▶ What you need to do: Copy out the data in full and exactly, passing over the pictures.
START Data excerpts
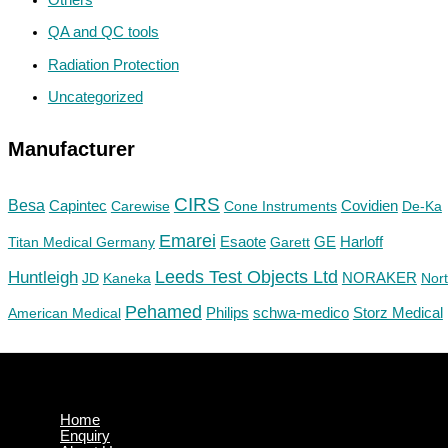
QA and QC tools
Radiation Protection
Uncategorized
Manufacturer
CIRS
Besa
Capintec
Carewise
Cone Instruments
Covidien
De-Ka
Emarei
GE
Titan Medical Germany
Esaote
Garett
Harloff
Huntleigh
Leeds Test Objects Ltd
JD
Kaneka
NORAKER
Nor
Pehamed
Philips
Storz Medical
American Medical
schwa-medico
Home
Enquiry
END Data excerpts
▶ Result of the exercise:
QA and QC tools
Radiation Protection
Uncategorized
Manufacturer
CIRS
Besa
Capintec
Carewise
Cone Instruments
Covidien
De-Ka
Emarei
GE
Titan Medical Germany
Esaote
Garett
Harloff
Huntleigh
Leeds Test Objects Ltd
JD
Kaneka
NORAKER
Nor
Pehamed
Philips
Storz Medical
American Medical
schwa-medico
Home
Enquiry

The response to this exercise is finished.